Sunday, May 2, 2010

This morning I was late waking up and never got more than "Thank you God" out for a morning prayer.  My wife  actually got out of bed before me and started preparing the kids for mass.  I had to resist my feelings of remorse and anxiety.

We made it to mass early and in good spirits.  The priest gave a great homily in which he made a powerful statement that I wished to reflect on and commit to memory and he told two great stories of which I can only remember the latter, it was about a three legged chicken. I wish and pray that I could recall what he said.

After lunch I felt exhausted and fell asleep and didn't get much accomplished.  I felt like I was too tired today and something must be wrong with me.

This afternoon my wife was away at school studying.  I was disappointed that I never called my friend to tell him that my son and I would not make it for a baseball lesson. I was grateful that I got to rest.

Last night I had a dream that my wife had distanced herself from me and the writing was on the wall that she had someone else, and a new lifestyle.  I was suddenly thrust into the devastating feelings of relationship withdrawal and the futility of trying to recover the love of someone.  I woke up loving her.  This is important to me now because like most days recently today we are distant due to our differing viewpoints, our busy-ness, and bickering.
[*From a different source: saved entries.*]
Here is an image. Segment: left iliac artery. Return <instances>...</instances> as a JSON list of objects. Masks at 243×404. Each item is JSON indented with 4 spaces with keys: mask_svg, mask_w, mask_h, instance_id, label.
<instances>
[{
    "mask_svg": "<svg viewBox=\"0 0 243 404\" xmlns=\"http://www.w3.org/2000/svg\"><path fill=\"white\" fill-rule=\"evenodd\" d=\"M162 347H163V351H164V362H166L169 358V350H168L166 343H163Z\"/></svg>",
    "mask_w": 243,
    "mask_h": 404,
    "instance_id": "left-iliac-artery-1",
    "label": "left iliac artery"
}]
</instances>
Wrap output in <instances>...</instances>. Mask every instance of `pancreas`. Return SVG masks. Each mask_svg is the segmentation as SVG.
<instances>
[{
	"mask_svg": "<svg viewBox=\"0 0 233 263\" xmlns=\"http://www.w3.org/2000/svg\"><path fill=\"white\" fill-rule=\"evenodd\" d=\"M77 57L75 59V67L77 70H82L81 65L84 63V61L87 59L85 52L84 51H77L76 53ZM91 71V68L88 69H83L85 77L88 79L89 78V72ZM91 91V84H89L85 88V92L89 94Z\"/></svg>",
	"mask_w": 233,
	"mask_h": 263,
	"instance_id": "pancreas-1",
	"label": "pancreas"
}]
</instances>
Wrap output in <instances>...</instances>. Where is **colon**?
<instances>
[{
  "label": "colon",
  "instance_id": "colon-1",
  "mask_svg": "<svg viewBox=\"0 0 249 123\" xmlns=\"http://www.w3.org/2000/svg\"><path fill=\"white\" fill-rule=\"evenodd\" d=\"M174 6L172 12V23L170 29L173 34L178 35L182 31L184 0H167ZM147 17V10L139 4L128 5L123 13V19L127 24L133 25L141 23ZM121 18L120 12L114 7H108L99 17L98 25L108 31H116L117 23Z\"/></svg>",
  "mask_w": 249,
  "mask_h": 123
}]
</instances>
I got to go to a meeting tonight and share about the importance of the disease concept.  I received and insight that my split personality consisted of three distinct entities at odds with each other and that deterred my willingness, the fiercely pragmatic individualist, the addict/obsessive defender, and the anti-theist amoral objector.
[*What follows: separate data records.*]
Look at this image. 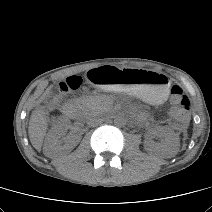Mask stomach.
<instances>
[{"label":"stomach","instance_id":"stomach-1","mask_svg":"<svg viewBox=\"0 0 212 212\" xmlns=\"http://www.w3.org/2000/svg\"><path fill=\"white\" fill-rule=\"evenodd\" d=\"M85 77L98 86L123 91L153 104H161L169 94L170 82L165 75L140 68L121 69L117 64H105L88 68Z\"/></svg>","mask_w":212,"mask_h":212}]
</instances>
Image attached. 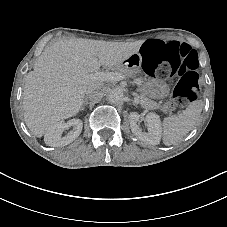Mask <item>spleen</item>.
<instances>
[{"label":"spleen","mask_w":227,"mask_h":227,"mask_svg":"<svg viewBox=\"0 0 227 227\" xmlns=\"http://www.w3.org/2000/svg\"><path fill=\"white\" fill-rule=\"evenodd\" d=\"M202 111V104L194 101L179 115H172L163 120L162 139L166 146L174 145L196 125Z\"/></svg>","instance_id":"3e777b00"}]
</instances>
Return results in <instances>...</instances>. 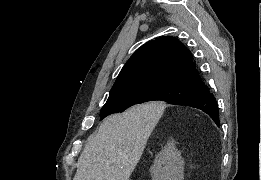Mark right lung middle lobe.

I wish I could remember what I priest said today, I trust that it will be revealed to me later.

Thanks be to God.

P.S. I remembered that the first story our priest told was the legend of the people of the village who prayed for the God to grant them one year of the sun and rain when they wished it.  God granted their wish and when they prayed for rain they got rain and when they prayed for sun they got sun.  This caused the corn stalks to grow tall, the fruit trees to grow lush, and the wheat to grow thick.  But when harvest time came their joy turned to sadness because the plants bore no fruit.  When they asked God why he said because they did not pray for the north wind to pollinate the plants.

The point was that we cannot know all that God knows and therefore when we ask for things in prayer only God knows what we need.

I just noticed that the first reading in the mass today was from Revelations.  Funny that I thought quite a bit about this book yesterday after hearing the song "John the Revelator".

I still can't remember what the priests quote was but I have faith that God will give me what I need.